[Dataset entries]
━━━━━━━━━━━━━━━━

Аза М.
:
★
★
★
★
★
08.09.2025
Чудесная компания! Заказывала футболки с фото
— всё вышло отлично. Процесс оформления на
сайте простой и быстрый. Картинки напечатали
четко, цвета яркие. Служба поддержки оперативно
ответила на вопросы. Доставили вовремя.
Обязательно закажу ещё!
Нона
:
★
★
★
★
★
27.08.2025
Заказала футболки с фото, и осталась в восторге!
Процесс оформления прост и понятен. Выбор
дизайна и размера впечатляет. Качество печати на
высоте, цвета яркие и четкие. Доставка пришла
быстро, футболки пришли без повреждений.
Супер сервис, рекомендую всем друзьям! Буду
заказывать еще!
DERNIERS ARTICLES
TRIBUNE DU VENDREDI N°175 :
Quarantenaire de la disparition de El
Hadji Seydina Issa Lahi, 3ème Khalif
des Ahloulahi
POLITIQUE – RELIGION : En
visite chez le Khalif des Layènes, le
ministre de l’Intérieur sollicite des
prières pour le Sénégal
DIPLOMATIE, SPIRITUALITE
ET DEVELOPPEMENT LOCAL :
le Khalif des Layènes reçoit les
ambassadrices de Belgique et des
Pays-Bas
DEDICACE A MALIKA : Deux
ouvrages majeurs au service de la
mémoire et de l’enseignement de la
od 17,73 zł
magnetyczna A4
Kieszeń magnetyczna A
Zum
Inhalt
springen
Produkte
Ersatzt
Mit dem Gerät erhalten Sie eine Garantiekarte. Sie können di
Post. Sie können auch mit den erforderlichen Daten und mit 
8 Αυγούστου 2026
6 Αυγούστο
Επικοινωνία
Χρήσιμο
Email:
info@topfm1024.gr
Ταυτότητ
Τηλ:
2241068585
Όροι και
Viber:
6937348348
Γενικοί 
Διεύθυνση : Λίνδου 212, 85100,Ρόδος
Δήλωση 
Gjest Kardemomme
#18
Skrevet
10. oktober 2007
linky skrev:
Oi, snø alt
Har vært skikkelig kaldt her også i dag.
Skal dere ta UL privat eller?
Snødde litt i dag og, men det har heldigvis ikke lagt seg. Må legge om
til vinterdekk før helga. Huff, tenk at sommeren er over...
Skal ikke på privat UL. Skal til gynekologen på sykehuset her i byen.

━━━━━━━━━━━━━━━━

• Problem:
Count how many lines above contain the word "яркие". Reply with the number alone.

• Solution to this task:
2